Therefore, the present study aimed to investigate the association between NAFLD and PCAT attenuation as quantified by coronary CTA.
2. Materials and methods
2.1. Study population
This case-control study was a sub-analysis of the prospective, single-center registry that evaluated the impact of NAFLD on the prognosis in patients with stable coronary artery disease (CAD) undergoing coronary CTA at Okayama University Hospital. Figure 1 shows the flow diagram of the study design. Three hundred seventy one Japanese outpatients without a history of CAD who underwent coronary CTA for suspected stable CAD from January to December 2020 were enrolled. Stable CAD was defined as angina with no changes in the frequency, duration, or intensity of anginal symptoms within 4 weeks before coronary CTA. The patients who consumed >20 g of alcohol per day (n = 42), with known liver disease (carriers of hepatitis B or C virus, n = 15), who were currently using oral corticosteroids (n = 10) were excluded from the study. Finally, 304 patients were included in the study, of which 78 were diagnosed with NAFLD by abdominal CT. Of the 226 non-NAFLD patients, 78 age- and sex-matched patients were selected as the non-NAFLD group. The study protocol was approved by the Institutional Review Board of Okayama University Hospital and the study was conducted in accordance with the principles of the Declaration of Helsinki. All enrolled patients provided written informed consent.
Figure 1.
Flowchart showing the study design. Among 371 Japanese outpatients without a history of CAD who underwent coronary CTA for suspected stable CAD, those who consumed >20 g of alcohol per day, with known liver disease (carriers of hepatitis B or C virus), and who were currently using oral corticosteroids were excluded. A total of 78 patients were diagnosed with NAFLD, and 78 age- and sex- matched patients were selected as the non-NAFLD group from the remaining 226 non-NAFLD patients. CAD = coronary artery disease, CTA = computed tomography angiography, NAFLD = non-alcoholic fatty liver disease.

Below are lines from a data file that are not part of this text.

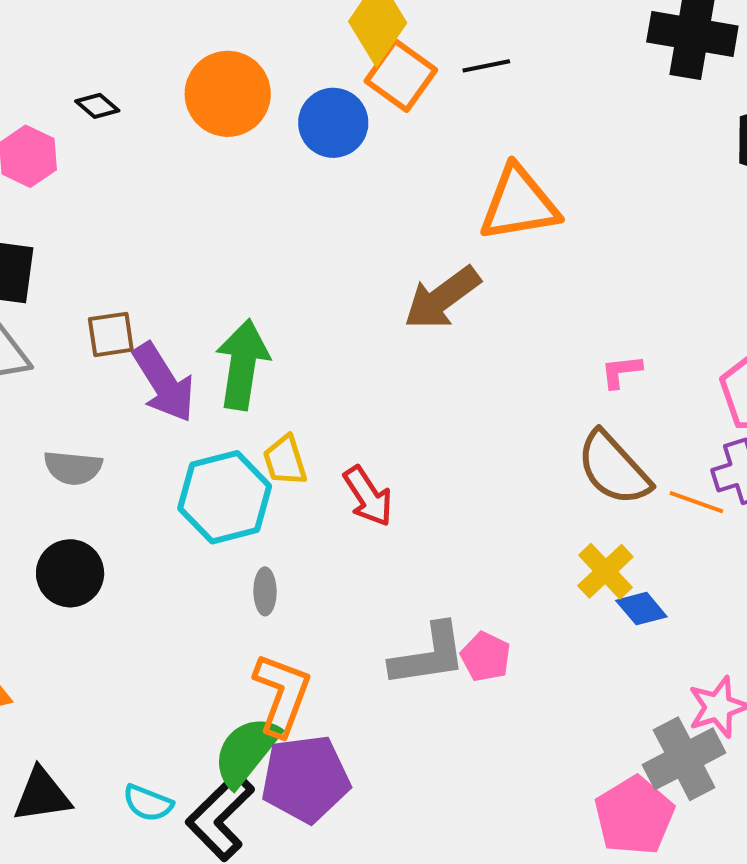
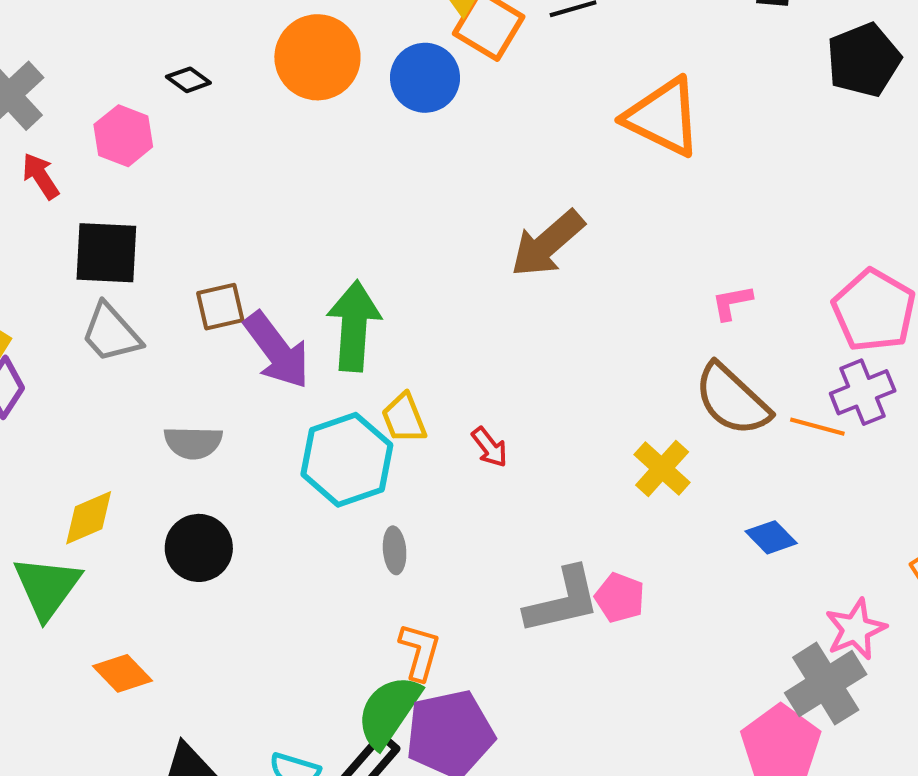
orange triangle: (519, 204) -> (663, 117), moved, turned 40
red arrow: (368, 496) -> (490, 447), size x0.7
yellow cross: (605, 571) -> (662, 468), moved
orange L-shape: (282, 694) -> (420, 652), size x0.7

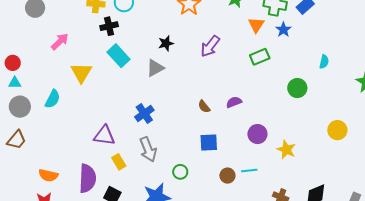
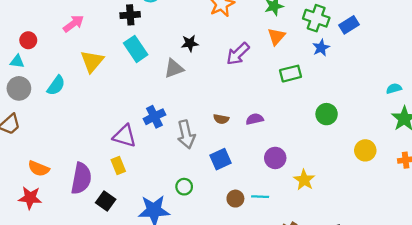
orange triangle: (256, 25) -> (276, 36), moved
cyan semicircle: (324, 62) -> (394, 89), moved, turned -128
red circle: (13, 63) -> (28, 40), moved
brown semicircle: (204, 107) -> (221, 119), turned -48
yellow circle: (337, 130) -> (365, 150), moved
purple triangle: (104, 135) -> (125, 136), moved
blue square: (209, 142) -> (220, 159), turned -30
gray arrow: (148, 149) -> (186, 134), moved

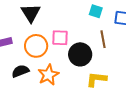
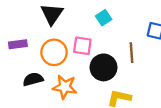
cyan square: (96, 11) -> (104, 18), moved, turned 32
orange star: (48, 75) -> (65, 87), turned 30

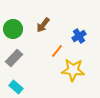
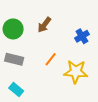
orange line: (57, 51) -> (51, 59), moved
gray rectangle: (14, 58) -> (14, 59), turned 60

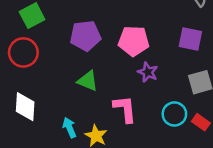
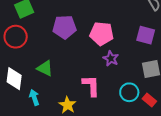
green triangle: (88, 81) -> (45, 68), moved
cyan arrow: (69, 128) -> (34, 97), moved

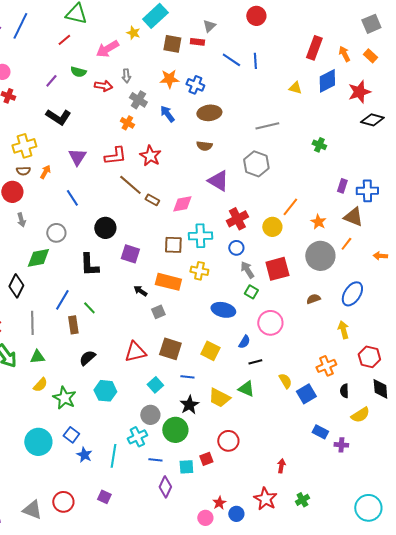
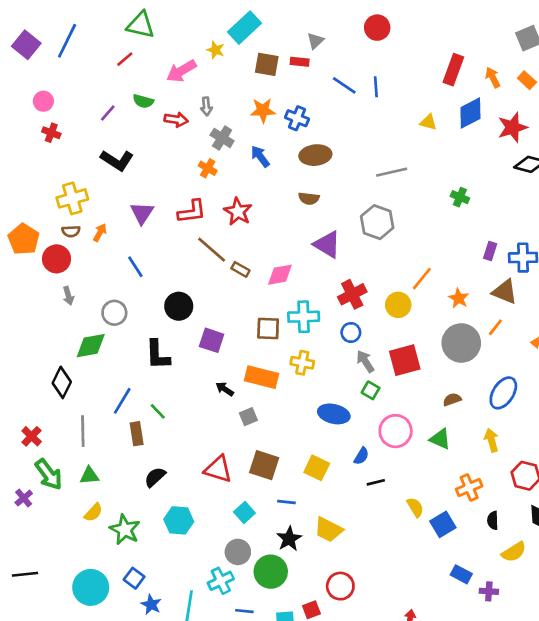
red triangle: (135, 352) -> (218, 469), turned 30
green triangle: (246, 389) -> (440, 439), moved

2.2. CT assessment of nonalcoholic fatty liver disease
An abdominal non-contrast CT scan was performed just before the cardiac scan on the same day, as previously described.[2,11] Hepatic and splenic Hounsfield attenuations were measured in the largest possible regions. The regions of interest included 2 areas that were aligned to the anterior-posterior dimension of the right liver lobe and one that was aligned to the spleen. The hepatic-to-spleen attenuation ratio was calculated using the mean Hounsfield unit (HU) measurements of the 2 right liver lobe regions of interest. A hepatic-to-spleen attenuation ratio of <1.0 was defined as the cutoff for a positive diagnosis of hepatic steatosis.
2.3. Acquisition and analyses of coronary computed tomography angiography images
CT scans were performed using a 128-slice CT scanner (SOMATOM Definition Flash; Siemens Medical Solutions, Erlangen, Germany) as previously described.[12] Coronary CTA findings were interpreted by 2 experienced cardiovascular imagers (K.I. and T.M.) who were blinded to clinical and CT data. Plaque characteristics were defined in accordance with the Society of Cardiovascular CT.[13] Significant coronary artery stenosis was defined by a cross-sectional narrowing of >50%. The vascular remodeling index was calculated by dividing the cross-sectional lesion vessel area by the proximal reference vessel area. Positive remodeling was defined as a remodeling index >1.1. Plaques with a CT attenuation number of <50 HU were defined as low-density plaques. Spotty calcification was defined as a calcium burden length <1.5 times the vessel diameter and a width less than two-thirds of the vessel diameter. High-risk plaques were defined when 2 or more plaque characteristics, including positive remodeling, low-density plaques, and spotty calcification were present, as previously described.[2]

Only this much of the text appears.